Some applications need to keep track of many small pieces of data. For example, a database might use thousands of items of data, each of them only a paragraph long; in a spreadsheet, the data size might be only a few bytes. GEOS provides a Database (DB) library to make it easy to keep track of such data and store them conveniently in a GEOS Virtual Memory file.
The DB library manages Local Memory heaps in a VM file and uses these heaps to store items. It lets the geode associate items into groups; these groups can grow indefinitely, unlike LMem heaps.
1 Design Philosophy
2 Database Structure
2.1 DB Items
2.2 DB Groups
2.3 Allocating Groups and Items
2.4 Ungrouped DB Items
2.5 The DB Map Item
3 Using Database Routines
3.1 General Rules to Follow
3.2 Allocating and Freeing Groups
3.3 Allocating and Freeing Items
3.4 Accessing DB Items
3.5 Resizing DB Items
3.6 Setting and Using the Map Item
3.7 Routines for Ungrouped Items
3.8 Other DB Utilities
A database manager should be flexible, allowing applications to store a variety of data items.

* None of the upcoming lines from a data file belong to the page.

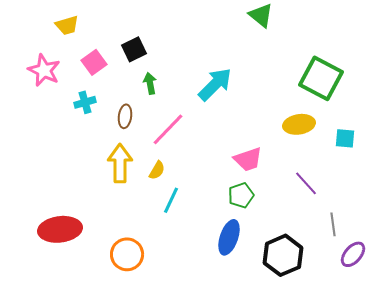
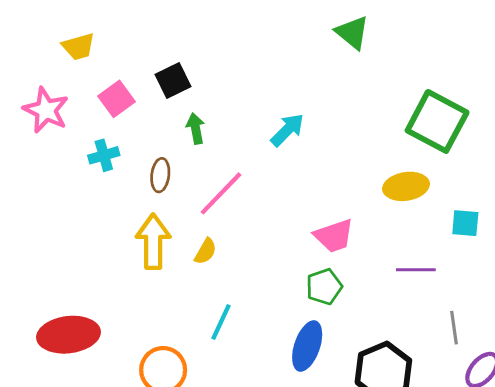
cyan arrow: (215, 84) -> (287, 130), size x0.7
cyan square: (345, 138) -> (465, 223), moved
purple line: (306, 183) -> (416, 270), turned -48
cyan line: (171, 200) -> (221, 322), moved

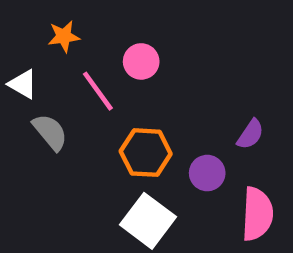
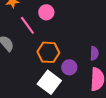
purple semicircle: (250, 134) -> (94, 53), moved, turned -32
purple circle: (207, 173) -> (69, 67), moved

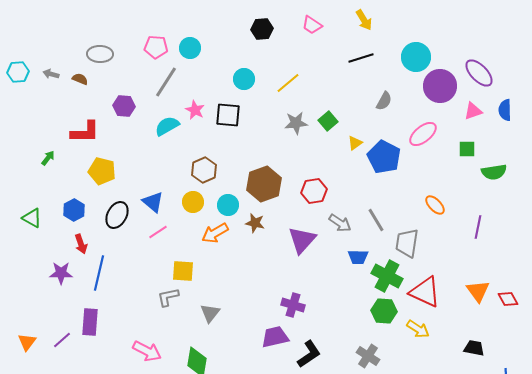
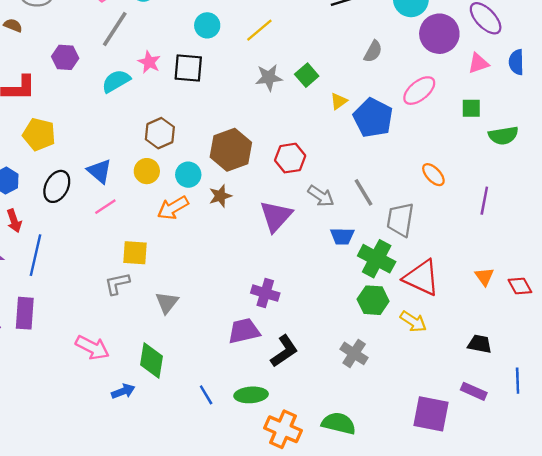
brown star: (255, 223) -> (220, 196), turned -30
orange triangle: (478, 291) -> (484, 276), size x0.7

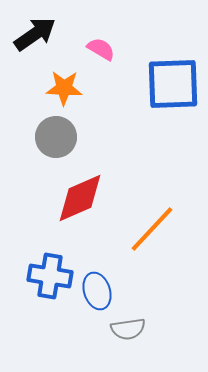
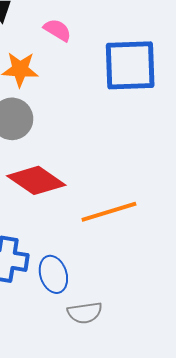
red diamond: (80, 198) -> (36, 180), turned 58
orange line: (152, 229) -> (109, 212), turned 30

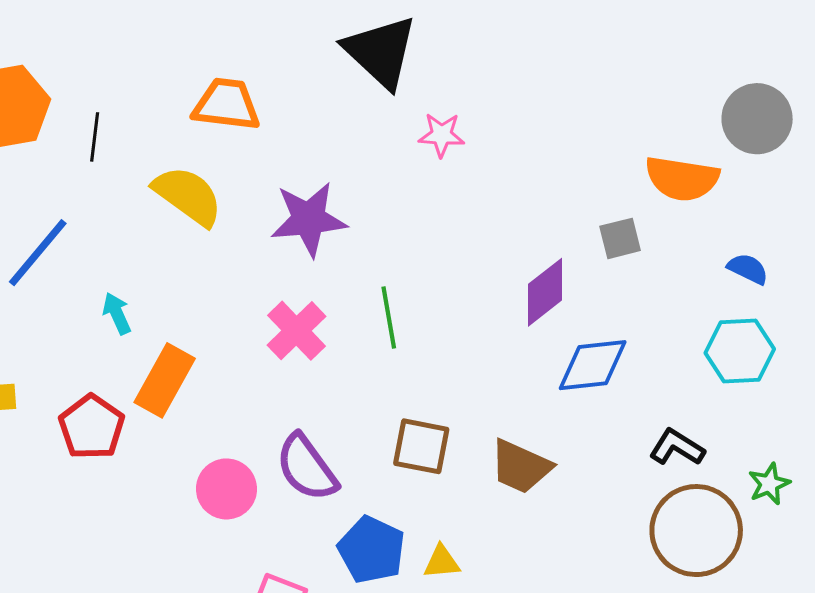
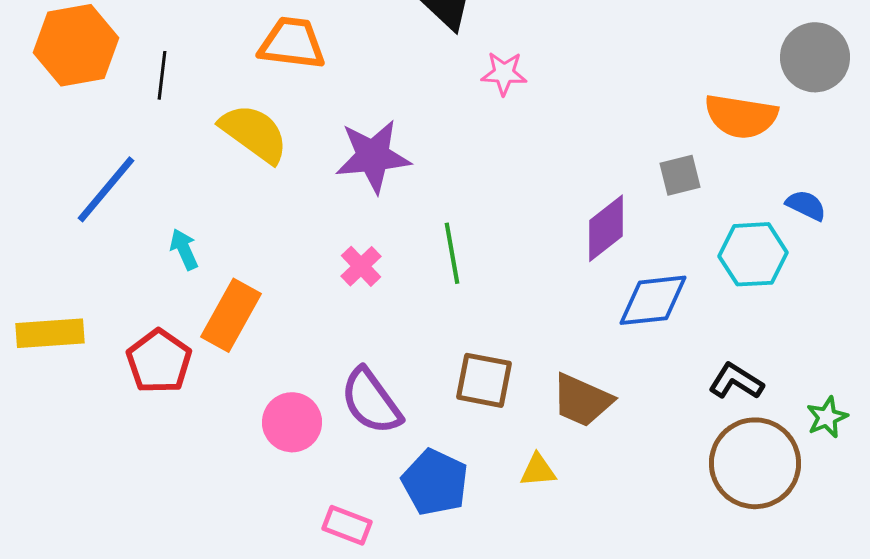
pink cross: (296, 331) -> (361, 266), size x0.7
cyan hexagon: (740, 351) -> (753, 254), moved
yellow triangle: (442, 562) -> (538, 470), moved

It should be efficient, with minimal overhead in data-access time as well as in memory usage (whether in main memory or in disk space). Ideally, it ought to insulate applications from the details of memory allocation and data referencing. The GEOS database manager meets all of these requirements and several more:
The Database routines use a Database Manager to access and create DB items. These items are stored in a standard VM file. This chapter will sometimes refer to a "Database File"; this simply means a VM file which contains DB items.
The basic unit of data is the item . Items are simply chunks in special LMem heaps which are managed by the DB Manager; these heaps are called item blocks . You will not need to use any of the LMem routines; the DB manager will create and destroy LMem heaps as necessary and will call the appropriate routines to lock DB items when needed.

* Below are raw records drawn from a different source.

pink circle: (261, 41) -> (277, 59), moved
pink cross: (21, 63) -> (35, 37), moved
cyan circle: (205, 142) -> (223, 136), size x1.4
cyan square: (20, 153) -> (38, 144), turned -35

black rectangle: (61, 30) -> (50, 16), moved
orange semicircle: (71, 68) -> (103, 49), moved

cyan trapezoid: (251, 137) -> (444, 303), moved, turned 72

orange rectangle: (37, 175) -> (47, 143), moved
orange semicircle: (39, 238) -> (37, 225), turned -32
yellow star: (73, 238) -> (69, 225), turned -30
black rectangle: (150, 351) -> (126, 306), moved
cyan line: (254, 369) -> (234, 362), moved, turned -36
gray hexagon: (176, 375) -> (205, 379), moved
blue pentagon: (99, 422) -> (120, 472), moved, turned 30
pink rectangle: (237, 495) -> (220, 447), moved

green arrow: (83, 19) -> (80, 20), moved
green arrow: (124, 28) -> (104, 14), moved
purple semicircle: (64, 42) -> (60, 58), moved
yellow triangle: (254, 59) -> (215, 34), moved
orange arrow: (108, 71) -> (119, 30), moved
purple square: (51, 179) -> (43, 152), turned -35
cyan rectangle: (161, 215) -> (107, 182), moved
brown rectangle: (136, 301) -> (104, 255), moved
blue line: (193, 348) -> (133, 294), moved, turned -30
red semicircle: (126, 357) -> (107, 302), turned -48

Each DB item in a DB file is uniquely identified by the combination of a group-handle and an item-handle . Note that these handles are not the same as the item's LMem Heap handle and its chunk handle. You will not generally need to use the item's heap and chunk handles; the DB routines store and use these automatically. However, you can retrieve them if necessary (for example, if you want to use an LMem utility on a DB item).

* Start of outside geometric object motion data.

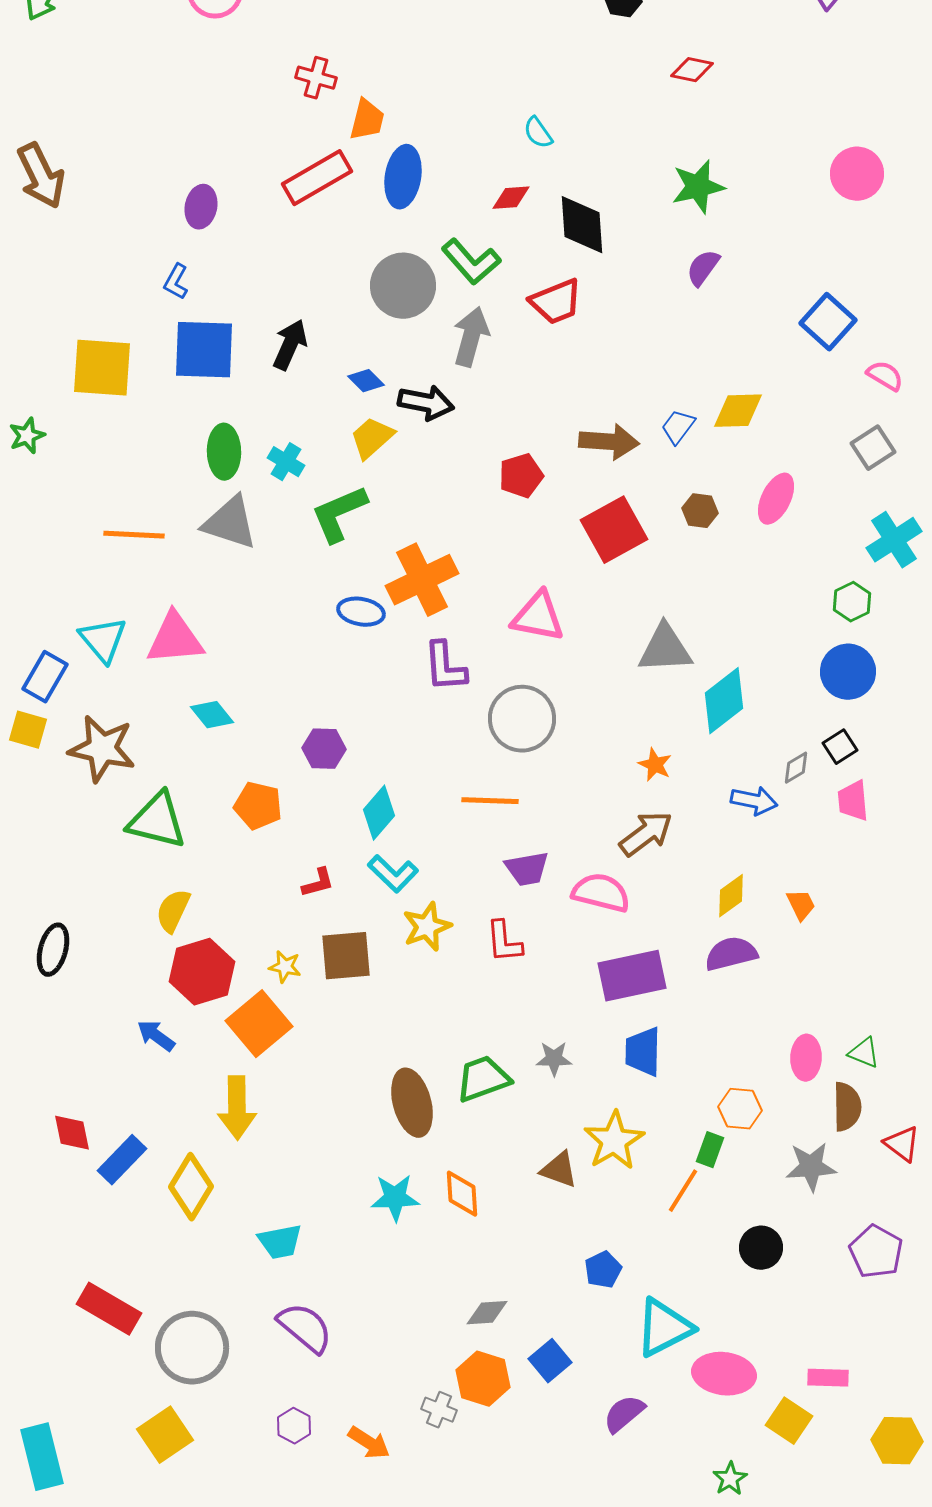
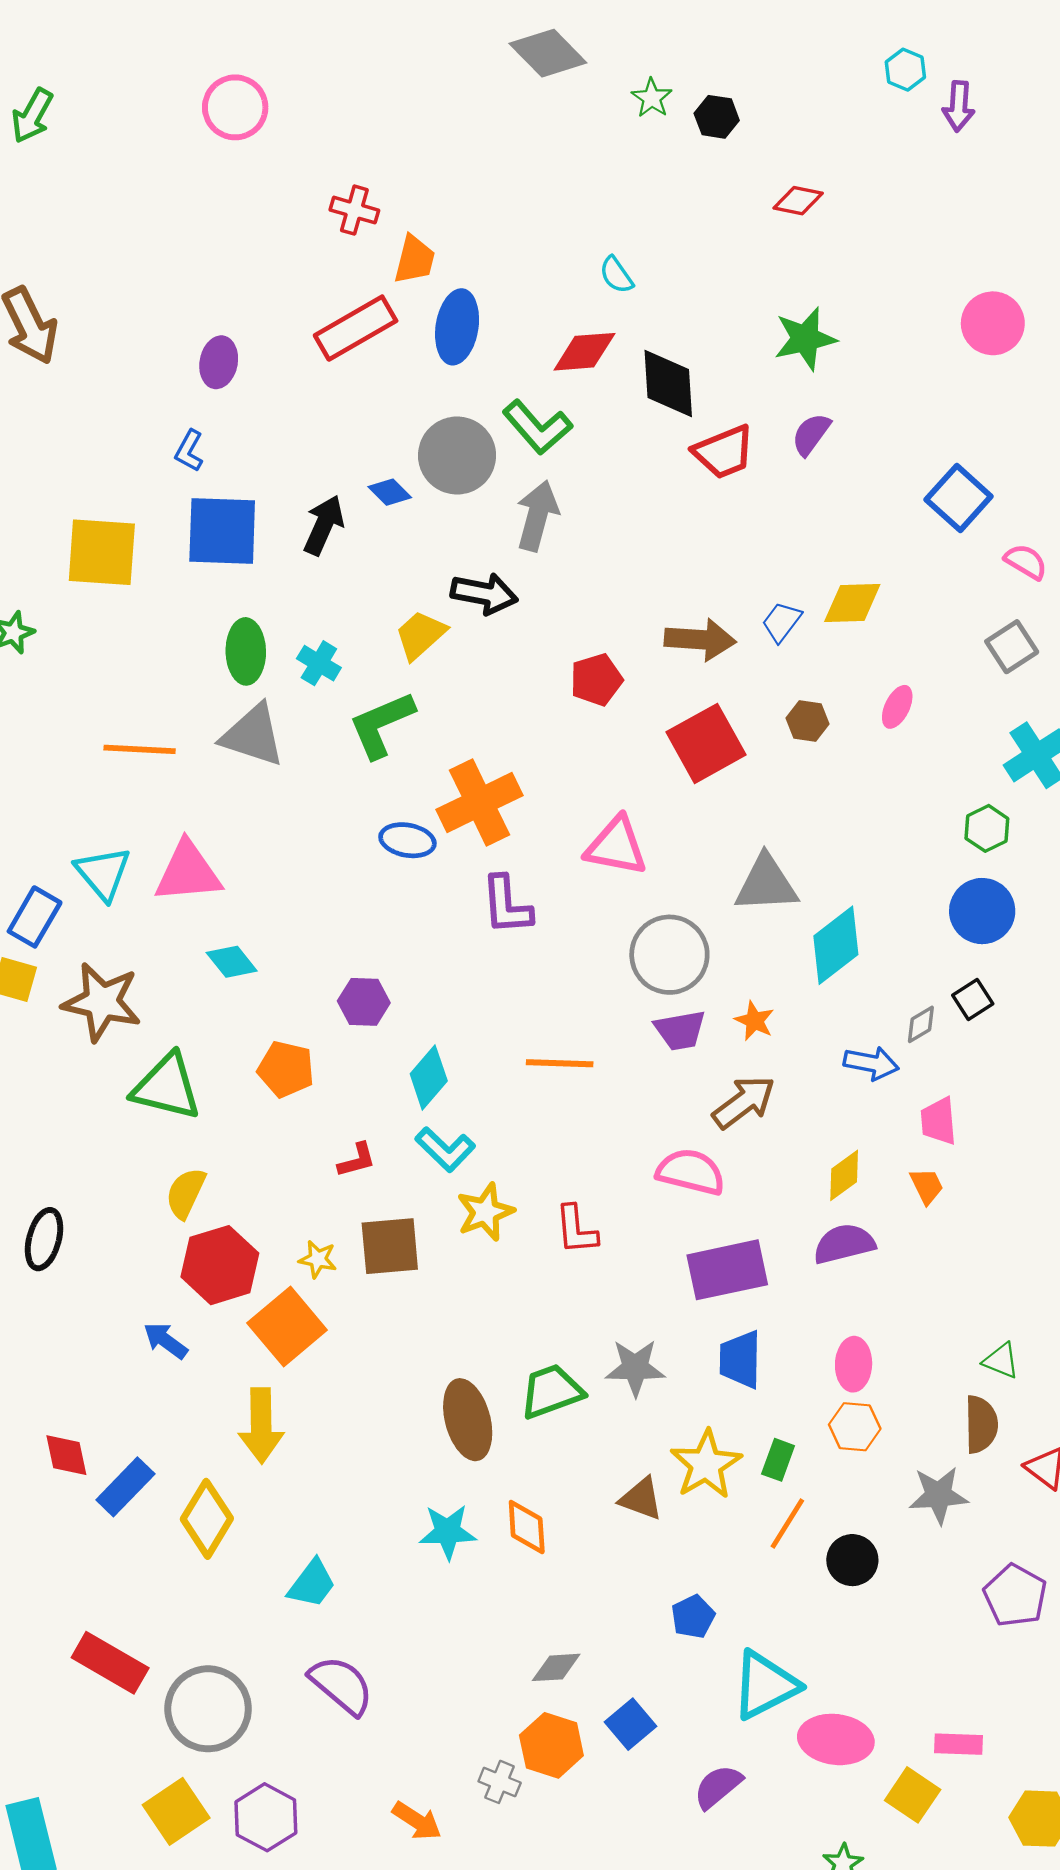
red diamond: (511, 198) -> (584, 352), size x1.4
red trapezoid: (556, 302) -> (724, 452), moved
blue diamond: (366, 381) -> (390, 492), moved
pink ellipse: (776, 499) -> (897, 707), size x0.7
gray circle: (522, 719) -> (669, 955), moved
pink trapezoid: (853, 801) -> (939, 1121), moved
purple trapezoid: (527, 869) -> (680, 1030), moved
pink ellipse: (806, 1058) -> (854, 1364), moved
gray star: (554, 1059) -> (635, 1368), size x1.4
green rectangle: (710, 1150) -> (778, 1460), moved
cyan trapezoid: (280, 1242) -> (312, 1584), turned -42
black circle: (761, 1248) -> (852, 1560), moved
purple hexagon: (294, 1426) -> (266, 1817), moved, size x1.6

The DB Manager does not keep track of allocated items. Once you allocate an item, you must store the group- and item-handles. If you lose them, the item will remain in the file, but you will not be able to find it again.
Since DB items are chunks, their addresses are somewhat volatile. If you allocate an item in a group, other items in that group may move even if they are locked. (See the Local Memory chapter.)
Each DB item is a member of a DB group. The DB group is a collection of VM blocks; the group comprises a single group block and zero or more item blocks.
The group block contains information about each item block and each item in the group. For each item block, it records the VM handle of the block and the number of DB items in the block. For each DB item, it records the VM handle of the item block in which the item is stored and the item's chunk handle within that item block. The item blocks are simply LMem heaps with a little extra information in the headers.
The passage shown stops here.